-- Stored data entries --
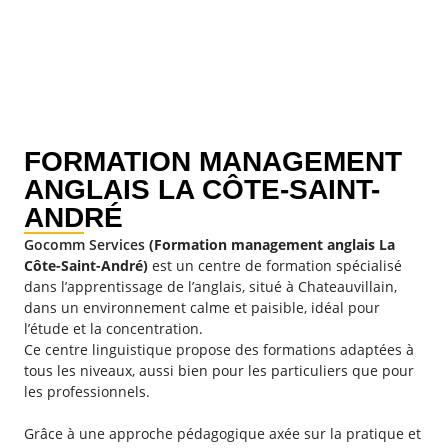
FORMATION MANAGEMENT
ANGLAIS LA CÔTE-SAINT-
ANDRÉ
Gocomm Services
(Formation management anglais La
Côte-Saint-André)
est un centre de formation spécialisé
dans l’apprentissage de l’anglais, situé à Chateauvillain,
dans un environnement calme et paisible, idéal pour
l’étude et la concentration.
Ce centre linguistique propose des formations adaptées à
tous les niveaux, aussi bien pour les particuliers que pour
les professionnels.
Grâce à une approche pédagogique axée sur la pratique et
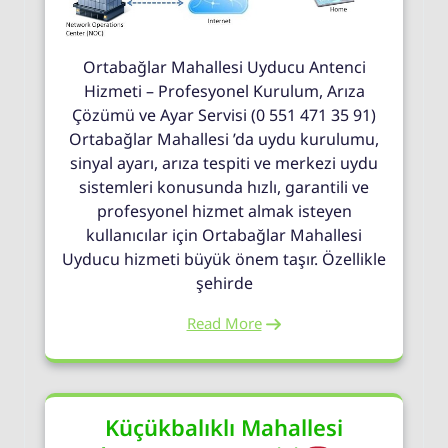
Ortabağlar Mahallesi Uyducu Antenci
Hizmeti – Profesyonel Kurulum, Arıza
Çözümü ve Ayar Servisi (0 551 471 35 91)
Ortabağlar Mahallesi ’da uydu kurulumu,
sinyal ayarı, arıza tespiti ve merkezi uydu
sistemleri konusunda hızlı, garantili ve
profesyonel hizmet almak isteyen
kullanıcılar için Ortabağlar Mahallesi
Uyducu hizmeti büyük önem taşır. Özellikle
şehirde
Read More
Küçükbalıklı Mahallesi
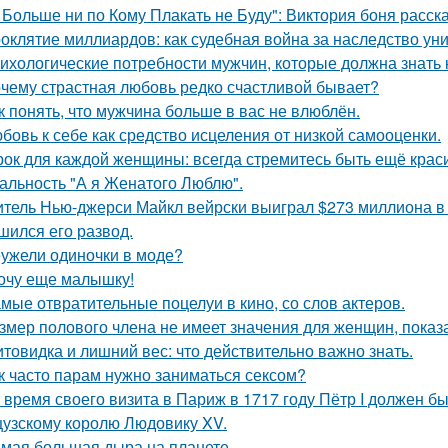
 Больше ни по Кому Плакать не Буду": Виктория боня расс
оклятие миллиардов: как судебная война за наследство уни
ихологические потребности мужчин, которые должна знать
чему страстная любовь редко счастливой бывает?
к понять, что мужчина больше в вас не влюблён.
бовь к себе как средство исцеления от низкой самооценки.
рок для каждой женщины: всегда стремитесь быть ещё крас
альность "А я Женатого Люблю".
тель Нью-джерси Майкл вейрски выиграл $273 миллиона в л
шился его развод.
ужели одиночки в моде?
очу еще малышку!
мые отвратительные поцелуи в кино, со слов актеров.
змер полового члена не имеет значения для женщин, показа
товидка и лишний вес: что действительно важно знать.
к часто парам нужно заниматься сексом?
 время своего визита в Париж в 1717 году Пётр I должен б
узскому королю Людовику XV.
мая большая дыра на планете.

-- Assignment --
Leave every image out and retype the entries above word for word.

-- Answer to this problem --
FORMATION MANAGEMENT
ANGLAIS LA CÔTE-SAINT-
ANDRÉ
Gocomm Services
(Formation management anglais La
Côte-Saint-André)
est un centre de formation spécialisé
dans l’apprentissage de l’anglais, situé à Chateauvillain,
dans un environnement calme et paisible, idéal pour
l’étude et la concentration.
Ce centre linguistique propose des formations adaptées à
tous les niveaux, aussi bien pour les particuliers que pour
les professionnels.
Grâce à une approche pédagogique axée sur la pratique et
Ortabağlar Mahallesi Uyducu Antenci
Hizmeti – Profesyonel Kurulum, Arıza
Çözümü ve Ayar Servisi (0 551 471 35 91)
Ortabağlar Mahallesi ’da uydu kurulumu,
sinyal ayarı, arıza tespiti ve merkezi uydu
sistemleri konusunda hızlı, garantili ve
profesyonel hizmet almak isteyen
kullanıcılar için Ortabağlar Mahallesi
Uyducu hizmeti büyük önem taşır. Özellikle
şehirde
Read More
Küçükbalıklı Mahallesi
 Больше ни по Кому Плакать не Буду": Виктория боня расс
оклятие миллиардов: как судебная война за наследство уни
ихологические потребности мужчин, которые должна знать
чему страстная любовь редко счастливой бывает?
к понять, что мужчина больше в вас не влюблён.
бовь к себе как средство исцеления от низкой самооценки.
рок для каждой женщины: всегда стремитесь быть ещё крас
альность "А я Женатого Люблю".
тель Нью-джерси Майкл вейрски выиграл $273 миллиона в л
шился его развод.
ужели одиночки в моде?
очу еще малышку!
мые отвратительные поцелуи в кино, со слов актеров.
змер полового члена не имеет значения для женщин, показа
товидка и лишний вес: что действительно важно знать.
к часто парам нужно заниматься сексом?
 время своего визита в Париж в 1717 году Пётр I должен б
узскому королю Людовику XV.
мая большая дыра на планете.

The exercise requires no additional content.